Well, hello. I expect you’re here to talk about your daughter, aren’t you? What can I say? We were alone, the night was warm, the moon was full and the air was sweet with the wafting scent of Jasmine. Whatever was a chap supposed to do? Bertram Roache is not your man if resisting temptation is your game. It was a night of pure Cadmium.
What’s that? That wasn’t your daughter, you say. Well, that is a relief. I’m a touch light on ready money at the moment. Another paternity suit is the last thing I need. Frankly, I can’t understand what they were thinking leaving a man of my reputation in charge of a Sixth form girl's dormitory in the first place? Quite, quite mad. At Harrow they called me Bertie the Bounder, you know. And not for nothing! Not the serving-wenches, of course. They called me Cock Roache, I believe. I've always had a thing for pinafores! By the time I left, there was scarcely a presentable-looking maid under thirty that couldn’t testify in court how I got that name, I can tell you! Ding Dong! If I hadn’t been expelled for knocking-up the headmaster’s wife I might have completed the set by the end of the Upper Sixth!
Still enough of that. You’re not from the Inland Revenue, I hope. I wouldn’t want you to have wasted your time driving all the way out here to father’s shooting estate when the cheque is in the post. Fact is, paperwork isn’t really my forte. I didn’t realise I hadn’t paid any Income Tax for the last five years until I received your cordially-worded invitation to pay back the £125,000. You see, my little Bentley dealership is registered in the British Virgin Islands for tax purposes and I naturally assumed that the same applied to me! And to my staff. And to their family members to boot! You'd scarcely credit how keen they were to invest in my extracurricular business. How was I to know pyramid schemes are illegal? I assumed we were investing in property in Egypt. I was looking forward to riding a camel across the desert to visit my sphinx-farm!

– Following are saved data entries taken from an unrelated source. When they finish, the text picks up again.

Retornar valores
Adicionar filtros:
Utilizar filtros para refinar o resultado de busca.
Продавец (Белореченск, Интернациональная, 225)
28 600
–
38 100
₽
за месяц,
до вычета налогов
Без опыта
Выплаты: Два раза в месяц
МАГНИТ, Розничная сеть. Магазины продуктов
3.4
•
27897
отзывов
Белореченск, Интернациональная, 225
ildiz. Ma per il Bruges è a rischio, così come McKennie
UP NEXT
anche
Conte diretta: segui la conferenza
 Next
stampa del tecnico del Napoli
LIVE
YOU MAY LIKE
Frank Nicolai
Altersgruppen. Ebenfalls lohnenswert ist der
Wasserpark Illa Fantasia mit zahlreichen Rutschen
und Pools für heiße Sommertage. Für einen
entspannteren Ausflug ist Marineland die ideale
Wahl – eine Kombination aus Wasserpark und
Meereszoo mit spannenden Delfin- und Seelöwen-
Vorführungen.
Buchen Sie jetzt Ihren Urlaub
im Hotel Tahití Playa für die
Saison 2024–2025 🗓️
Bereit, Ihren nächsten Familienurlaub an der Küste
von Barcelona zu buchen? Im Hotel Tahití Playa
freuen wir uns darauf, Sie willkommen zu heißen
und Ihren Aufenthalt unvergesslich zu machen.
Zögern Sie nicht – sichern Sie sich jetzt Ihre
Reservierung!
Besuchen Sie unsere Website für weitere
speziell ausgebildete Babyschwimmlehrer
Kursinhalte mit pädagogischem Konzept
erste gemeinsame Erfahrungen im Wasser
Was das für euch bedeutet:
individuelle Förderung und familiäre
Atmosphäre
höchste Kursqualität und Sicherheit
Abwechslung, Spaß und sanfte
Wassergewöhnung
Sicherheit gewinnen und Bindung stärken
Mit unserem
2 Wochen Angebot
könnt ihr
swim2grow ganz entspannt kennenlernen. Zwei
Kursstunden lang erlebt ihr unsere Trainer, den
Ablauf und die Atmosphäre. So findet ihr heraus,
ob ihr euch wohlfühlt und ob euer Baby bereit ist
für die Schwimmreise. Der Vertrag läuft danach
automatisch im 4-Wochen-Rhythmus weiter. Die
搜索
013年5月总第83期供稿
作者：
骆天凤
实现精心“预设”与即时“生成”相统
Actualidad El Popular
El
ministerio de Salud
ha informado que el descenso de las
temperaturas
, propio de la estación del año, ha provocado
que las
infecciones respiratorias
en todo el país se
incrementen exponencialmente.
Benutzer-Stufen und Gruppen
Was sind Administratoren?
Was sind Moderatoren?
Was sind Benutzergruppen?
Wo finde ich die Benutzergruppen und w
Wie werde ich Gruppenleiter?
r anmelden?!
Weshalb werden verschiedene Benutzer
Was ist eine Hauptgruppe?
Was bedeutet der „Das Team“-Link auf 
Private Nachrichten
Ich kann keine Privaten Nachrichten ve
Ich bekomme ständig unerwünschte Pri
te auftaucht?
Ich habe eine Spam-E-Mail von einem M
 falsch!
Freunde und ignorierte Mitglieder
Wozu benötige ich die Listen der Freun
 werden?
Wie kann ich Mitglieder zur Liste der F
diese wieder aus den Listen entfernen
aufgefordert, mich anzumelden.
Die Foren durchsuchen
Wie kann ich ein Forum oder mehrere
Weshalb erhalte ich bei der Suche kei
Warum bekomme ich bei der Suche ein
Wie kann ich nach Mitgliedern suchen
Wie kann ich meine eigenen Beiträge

Well, I suppose that won’t happen now... what with me in the clink. Well, no one shall ever say that Bertram Roache ran away from his responsibilities. I accept my guilt with dignity, if not enthusiasm. Put on the handcuffs, Officer. Bind me in chains and throw me into the deepest, darkest corner of the pokey until father settles my debts. I deserve no better.

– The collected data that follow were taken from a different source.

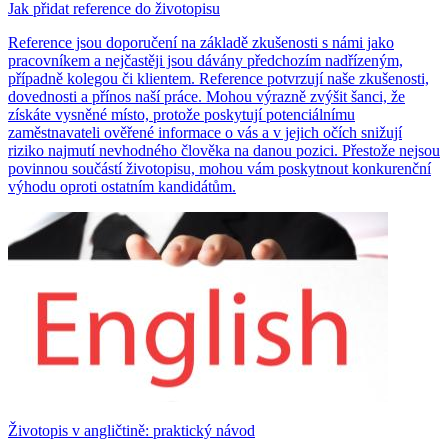
Jak přidat reference do životopisu
Reference jsou doporučení na základě zkušenosti s námi jako
pracovníkem a nejčastěji jsou dávány předchozím nadřízeným,
případně kolegou či klientem. Reference potvrzují naše zkušenosti,
dovednosti a přínos naší práce. Mohou výrazně zvýšit šanci, že
získáte vysněné místo, protože poskytují potenciálnímu
zaměstnavateli ověřené informace o vás a v jejich očích snižují
riziko najmutí nevhodného člověka na danou pozici. Přestože nejsou
povinnou součástí životopisu, mohou vám poskytnout konkurenční
výhodu oproti ostatním kandidátům.
Životopis v angličtině: praktický návod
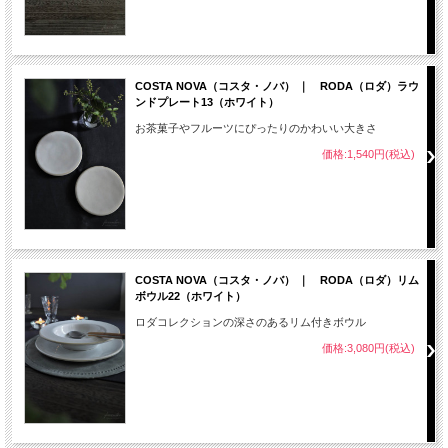
COSTA NOVA（コスタ・ノバ） ｜ RODA（ロダ）ラウ
ンドプレート13（ホワイト）
お茶菓子やフルーツにぴったりのかわいい大きさ
価格:1,540円(税込)
COSTA NOVA（コスタ・ノバ） ｜ RODA（ロダ）リム
ボウル22（ホワイト）
ロダコレクションの深さのあるリム付きボウル
価格:3,080円(税込)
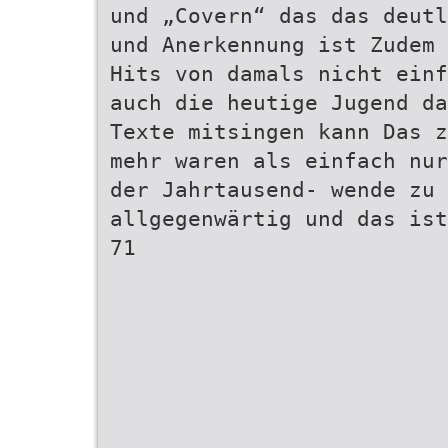
und „Covern“ das das deutl
und Anerkennung ist Zudem 
Hits von damals nicht einf
auch die heutige Jugend da
Texte mitsingen kann Das z
mehr waren als einfach nur
der Jahrtausend- wende zu 
allgegenwärtig und das ist
71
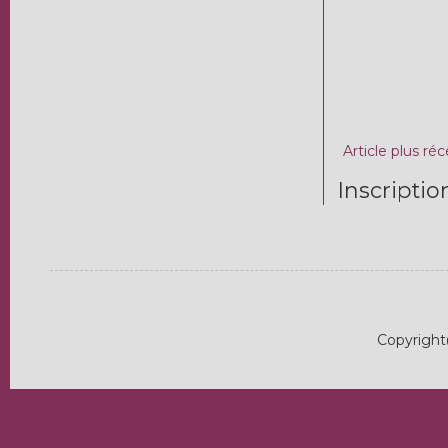
Article plus ré
Inscriptio
Copyright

What do you mean you’re not a taxman? Of course, you are. Why else would you have those mean little eyes and a suit so badly tailored it would more apt for a publican? You are a publican? Then what in Heaven’s name makes you think you can march up to the front door of father’s manor and knock like some beastly bailiff? He might have had you shot if he wasn’t so occupied attempting to part another West End actress from her stockings.

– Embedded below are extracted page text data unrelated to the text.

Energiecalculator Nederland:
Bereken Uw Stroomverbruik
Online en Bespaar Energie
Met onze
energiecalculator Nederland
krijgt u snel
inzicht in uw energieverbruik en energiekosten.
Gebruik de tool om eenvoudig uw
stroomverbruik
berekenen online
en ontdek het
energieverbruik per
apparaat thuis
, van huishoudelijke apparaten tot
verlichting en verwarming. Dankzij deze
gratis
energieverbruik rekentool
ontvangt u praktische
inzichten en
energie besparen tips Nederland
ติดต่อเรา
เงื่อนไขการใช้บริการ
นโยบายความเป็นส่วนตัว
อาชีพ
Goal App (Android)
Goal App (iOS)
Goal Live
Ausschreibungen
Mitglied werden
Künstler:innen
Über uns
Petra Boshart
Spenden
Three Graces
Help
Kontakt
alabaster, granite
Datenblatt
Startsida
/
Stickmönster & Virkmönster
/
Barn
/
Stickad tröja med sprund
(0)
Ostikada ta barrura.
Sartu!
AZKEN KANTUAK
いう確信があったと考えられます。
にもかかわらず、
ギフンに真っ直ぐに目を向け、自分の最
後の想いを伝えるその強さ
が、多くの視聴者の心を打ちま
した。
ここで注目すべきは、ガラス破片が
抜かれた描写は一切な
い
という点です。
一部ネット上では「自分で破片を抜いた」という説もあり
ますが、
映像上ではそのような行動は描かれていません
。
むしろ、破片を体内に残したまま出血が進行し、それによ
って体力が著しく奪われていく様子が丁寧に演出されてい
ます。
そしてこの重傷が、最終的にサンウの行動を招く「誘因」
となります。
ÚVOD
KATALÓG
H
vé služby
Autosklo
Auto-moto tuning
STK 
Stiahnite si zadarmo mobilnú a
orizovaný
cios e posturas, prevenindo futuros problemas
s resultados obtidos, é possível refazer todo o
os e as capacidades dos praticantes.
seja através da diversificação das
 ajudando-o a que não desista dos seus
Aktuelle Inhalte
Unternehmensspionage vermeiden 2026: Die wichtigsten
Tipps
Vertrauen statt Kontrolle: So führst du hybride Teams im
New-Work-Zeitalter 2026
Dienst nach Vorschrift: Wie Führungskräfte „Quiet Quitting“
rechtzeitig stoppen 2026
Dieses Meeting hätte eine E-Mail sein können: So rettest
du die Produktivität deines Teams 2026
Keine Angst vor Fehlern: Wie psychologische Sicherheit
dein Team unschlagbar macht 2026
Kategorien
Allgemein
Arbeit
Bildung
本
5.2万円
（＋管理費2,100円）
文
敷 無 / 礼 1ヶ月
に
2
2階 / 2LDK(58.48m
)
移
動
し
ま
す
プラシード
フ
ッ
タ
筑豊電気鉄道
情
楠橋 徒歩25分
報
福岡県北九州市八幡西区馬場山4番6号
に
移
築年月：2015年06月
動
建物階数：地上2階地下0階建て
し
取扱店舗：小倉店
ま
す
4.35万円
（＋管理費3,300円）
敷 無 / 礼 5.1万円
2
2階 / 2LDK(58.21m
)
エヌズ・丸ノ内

Well, yes. I suppose I did drink rather a lot of champagne on account last night but surely you didn’t expect me to check to see my credit card hadn’t expired when I was accompanied by that delightful little filly from Madame Gigi’s House of Correction. What that girl can’t do with a riding-crop and some whipped cream isn’t worth knowing. Now, be off before I have the butler send for the hounds.